In Vitro ATP-33P Casein Assay "U"-bottomed Falcon plates are prepared by placing 5 uL of solutions of the compounds according to the invention at concentrations of 10, 1, 0.1, 0.01 or 0.001 uM in different wells. The solutions of the compounds according to the invention at these various concentrations are prepared by diluting in a test buffer (Tris 50 mM pH 7.5, MgCl2 10 M, DTT 2 mM and EGTA 1 mM) a stock solution in DMSO at a concentration of 10 mM. Next, 5 uL of dephosphorylated casein are added to a final concentration of 0.2 ug/uL, 20 uL of CK1 epsilon to a final concentration of 3 ng/uL, and 20 uL of ATP-33P to a final concentration of 0.02 uCi/uL mixed with cold ATP (10 uM final approximately 2x106 CPM per well). The final total test volume per well is equal to 50 uL. The "U"-bottomed Falcon test plate mentioned above is vortexed, and then incubated at room temperature for 2 hours. After 2 hours the reaction is stopped by adding an ice-cold solution of 65 uL of cold ATP (2 mM) prepared in test buffer. 100 uL of the reaction mixture are then transferred from the "U"-bottomed Falcon plate into Millipore MAPH filter plates, preimpregnated with 25 uL of ice-cold 100% TCA. The Millipore MAPH filter plates are agitated gently and are left to stand at room temperature for at least 30 minutes to precipitate the proteins. After 30 minutes, the filter plates are sequentially washed and filtered with 2x150 uL of 20% TCA, 2x150 uL of 10% TCA and 2x150 uL of 5% TCA (6 washes in total per plate/900 uL per well).
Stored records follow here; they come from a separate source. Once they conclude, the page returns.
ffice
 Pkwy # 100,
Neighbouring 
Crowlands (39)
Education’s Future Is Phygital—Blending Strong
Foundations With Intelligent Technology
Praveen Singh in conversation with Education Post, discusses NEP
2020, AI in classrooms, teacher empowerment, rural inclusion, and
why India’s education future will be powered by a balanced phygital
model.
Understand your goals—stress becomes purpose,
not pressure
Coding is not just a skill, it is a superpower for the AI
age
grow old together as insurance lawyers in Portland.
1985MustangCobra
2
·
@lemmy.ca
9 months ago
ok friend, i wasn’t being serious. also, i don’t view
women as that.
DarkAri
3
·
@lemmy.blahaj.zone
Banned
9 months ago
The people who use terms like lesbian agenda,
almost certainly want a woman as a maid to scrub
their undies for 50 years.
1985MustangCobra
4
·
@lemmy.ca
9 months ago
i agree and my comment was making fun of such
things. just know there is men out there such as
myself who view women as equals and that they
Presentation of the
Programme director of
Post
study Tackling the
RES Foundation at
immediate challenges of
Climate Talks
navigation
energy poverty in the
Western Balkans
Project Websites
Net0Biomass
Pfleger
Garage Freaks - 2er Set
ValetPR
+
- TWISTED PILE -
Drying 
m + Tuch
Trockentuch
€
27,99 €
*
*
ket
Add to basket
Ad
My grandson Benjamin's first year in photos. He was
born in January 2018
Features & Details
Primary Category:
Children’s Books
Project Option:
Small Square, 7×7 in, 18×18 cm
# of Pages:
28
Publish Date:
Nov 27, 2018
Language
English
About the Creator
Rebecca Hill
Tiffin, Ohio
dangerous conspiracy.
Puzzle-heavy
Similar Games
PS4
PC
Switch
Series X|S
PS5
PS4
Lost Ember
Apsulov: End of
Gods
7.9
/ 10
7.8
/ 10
The plates are left to dry overnight at room temperature. Next, 40 uL of Microscint-20 Packard scintillation liquid are added per well and the plates are closed in a leaktight manner. The radiation emitted by each well is then measured for 2 minutes in a TopCount NXT Packard scintillation counter, in which the values of CPM/well are measured.